特発性発作障害(てんかん)とは
概要
特発性発作障害(てんかん)は、明確な原因が特定できないまま繰り返し発作が起こる疾患です。症状は人によって異なり、全身痙攣を伴う重度の発作から、数秒間の失神様の失神まで様々です。診断には、他の疾患や外的要因によらない発作が2回以上起こっていることが必要です。
原因
- 約50%の発作は遺伝的要因、頭部外傷、心筋梗塞や脳卒中などの循環器系疾患、認知症、出生時の酸素欠乏や栄養不良、髄膜炎やウイルス性脳炎などの感染症、自閉症などの発達障害と関連しています。

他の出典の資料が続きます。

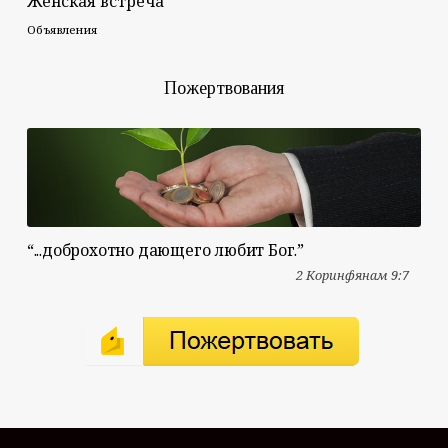
Женская встреча
Объявления
Пожертвования
“...доброхотно дающего любит Бог.”
2 Коринфянам 9:7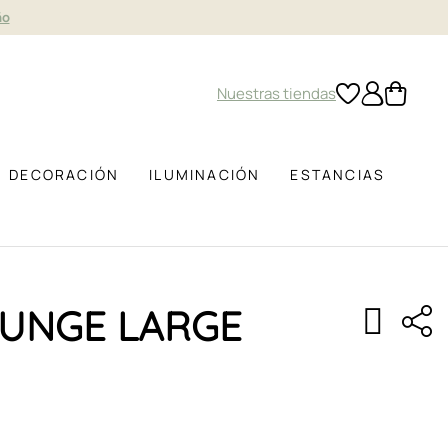
ño
Nuestras tiendas
DECORACIÓN
ILUMINACIÓN
ESTANCIAS
UNGE LARGE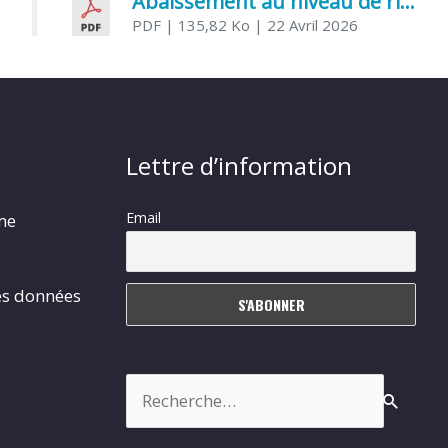
Abaissement au niveau de risque modéré de l’Influenza aviaire
PDF
| 135,82 Ko
| 22 Avril 2026
Lettre d’information
Email
rme
es données
Rechercher :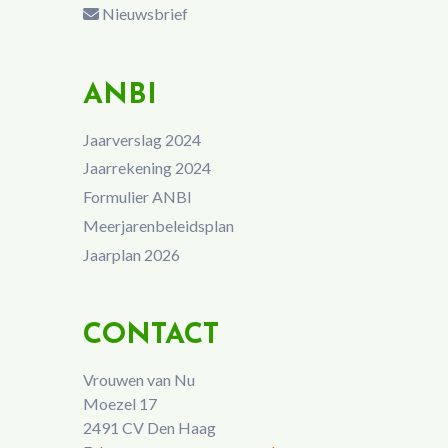
Nieuwsbrief
ANBI
Jaarverslag 2024
Jaarrekening 2024
Formulier ANBI
Meerjarenbeleidsplan
Jaarplan 2026
CONTACT
Vrouwen van Nu
Moezel 17
2491 CV Den Haag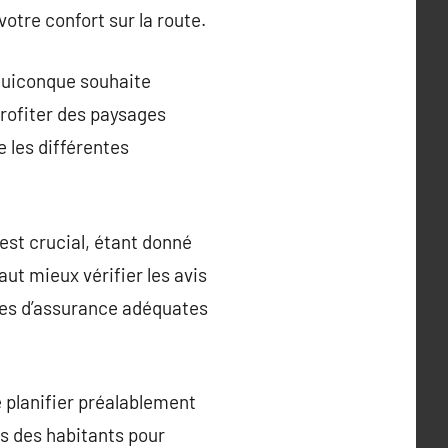
votre confort sur la route.
 quiconque souhaite
profiter des paysages
 les différentes
est crucial, étant donné
aut mieux vérifier les avis
ures d’assurance adéquates
e planifier préalablement
vis des habitants pour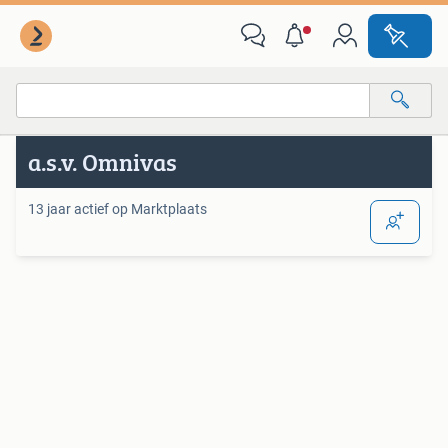
Van deze adverteerder
Alle categorieën…
a.s.v. Omnivas
Alle afstanden…
13 jaar actief op Marktplaats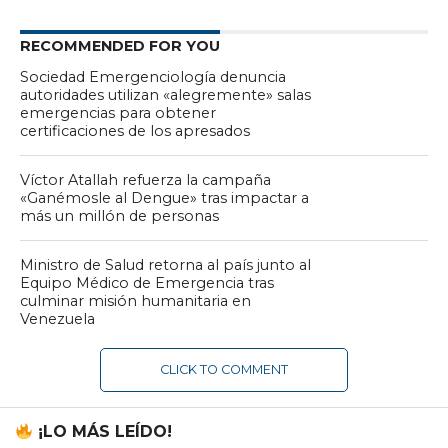
RECOMMENDED FOR YOU
Sociedad Emergenciología denuncia
autoridades utilizan «alegremente» salas
emergencias para obtener
certificaciones de los apresados
Víctor Atallah refuerza la campaña
«Ganémosle al Dengue» tras impactar a
más un millón de personas
Ministro de Salud retorna al país junto al
Equipo Médico de Emergencia tras
culminar misión humanitaria en
Venezuela
CLICK TO COMMENT
¡LO MÁS LEÍDO!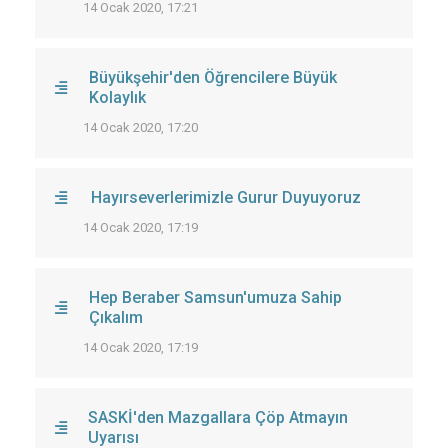
14 Ocak 2020, 17:21
Büyükşehir'den Öğrencilere Büyük
Kolaylık
14 Ocak 2020, 17:20
Hayırseverlerimizle Gurur Duyuyoruz
14 Ocak 2020, 17:19
Hep Beraber Samsun'umuza Sahip
Çıkalım
14 Ocak 2020, 17:19
SASKİ'den Mazgallara Çöp Atmayın
Uyarısı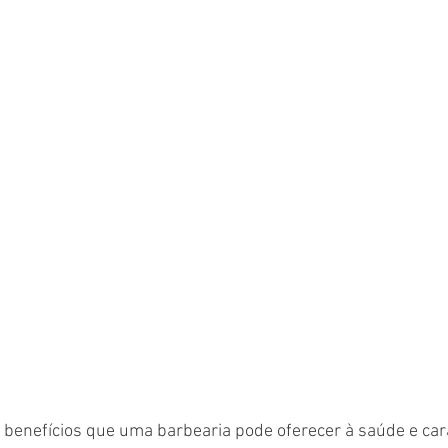
 benefícios que uma barbearia pode oferecer à saúde e cara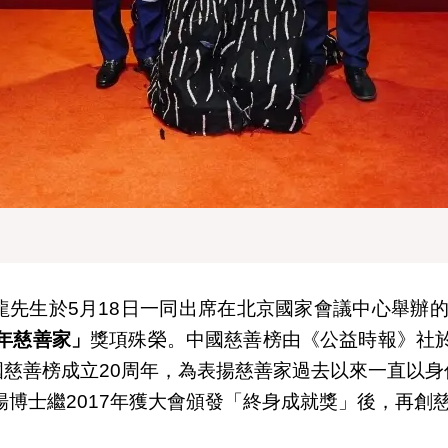
生於5月18日一同出席在北京國家會議中心舉辦的「第
年慈善家」
獎項殊榮。中國慈善榜由《公益時報》社於
慈善榜成立20周年，為表揚慈善家過去以來一直以
楊博士繼2017年獲大會頒發「終身成就獎」後，再創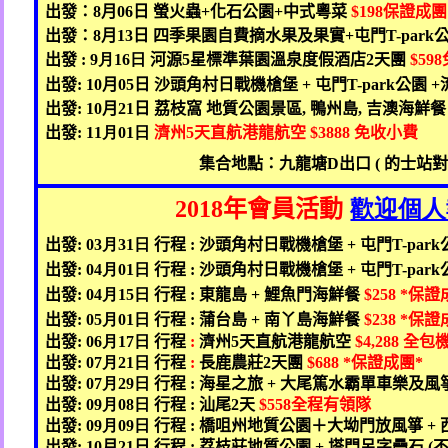
出發：
8
月
06
日 螢火蟲
+
化石公園
+
中式粵菜
$198
保證成團
出發：
8
月
13
日 四季果園自費摘水果及果實
+
屯門
T-park
出發
: 9
月16
日
河源
5
星標準葉園溫泉度假酒店
2
天團
$598
出發
: 10
月
05
日
沙頭角村日戰機槍堡
+
屯門
T-park
公園
+
出發
: 10
月
21
日 荔枝窩 地質公園景區
,
鴨州島
,
吉澳海鮮餐
出發
: 11
月01
日
濟州
5
天直航港龍航空
$3888
免收小費
集合地點：九龍塘
D
出口
(
的士站
2018
年會員活動
歡迎個人
出發
: 03
月31
日
行程
:
沙頭角村日戰機槍堡
+
屯門
T-park
出發
: 04
月01
日
行程
:
沙頭角村日戰機槍堡
+
屯門
T-park
出發
: 04
月15
日
行程
:
東龍島
+
鯉魚門海鮮餐
$258 *
保證
出發
: 05
月01
日
行程
:
蒲台島
+
南丫島海鮮餐
$238 *
保證
出發
: 06
月17
日
行程
:
濟州
5
天直航港龍航空
$4,288
全包
出發
: 07
月21
日
行程
:
長鹿農莊
2
天團
$688 *
保證成團
*
出發
: 07
月29
日
行程
:
海星之旅
+
大尾篤水霸單車樂及風
出發
: 09
月08
日
行程
:
汕尾
2
天
$558
全程有領隊
出發
: 09
月09
日
行程
:
橋咀州地質公園＋大坳門放風箏
+
出發
: 10
月
21
日 行程
:
荔枝莊地質公園
+
塔門呂字疊石
(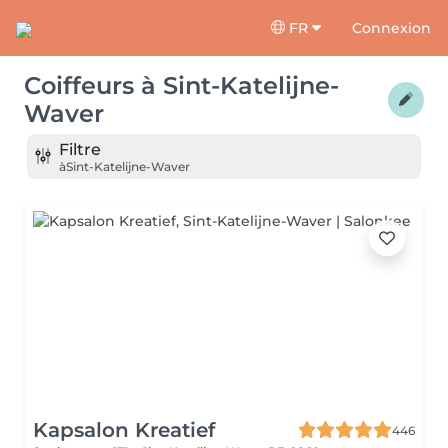
FR
Connexion
Coiffeurs
à
Sint-Katelijne-
Waver
Filtre
à
Sint-Katelijne-Waver
Kapsalon Kreatief
446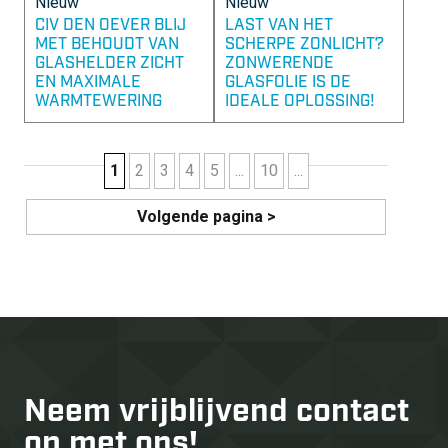
Nieuw
Nieuw
CIV DEN OEVER BLIJ
LAST VAN HET
MET BEHOUDT VAN
SCHERPE ZONLICHT?
GLASHELDER ZICHT
ZONWERENDE
EN MAXIMALE
GLASFOLIE IS DE
WARMTEWERING
IDEALE OPLOSSING!
1
2
3
4
5
...
10
...
Volgende pagina >
Neem vrijblijvend
contact
op met ons!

- 残りの約50%は原因不明で、特発性と呼ばれます。
症状
- 失神やぼんやりした視線、混乱、四肢の痙攣、意識喪失など、様々な形の発作が現れます。多くの場合、同じタイプの発作が繰り返されます。
リスク要因
- 男性の方が女性よりリスクが高く、発症は幼少期または65歳以上で多く見られます。
- 家族にてんかん歴がある、頭部外傷経験がある、血管疾患を抱えている人は発症リスクが高まります。
治療
- 主に抗てんかん薬で治療します。薬剤は徐々に増量しながら最適な種類や組み合わせを見つけます。効果が現れるまでに時間がかかることがあります。
発作時の注意
- 発作が5分以上続く、呼吸困難がある、連続して発作が起こる、妊娠中・糖尿病の方、または発作中に負傷した場合は直ちに医療機関を受診してください。
合併症・注意点
- 発作中の転倒により頭部外傷や骨折の危険があります。溺死や交通事故のリスクも高まります。地域によっては運転免許に制限が課されることがあります。
- 妊娠中の女性は、抗てんかん薬が胎児に与える影響を考慮し、医師の厳密な管理が必要です。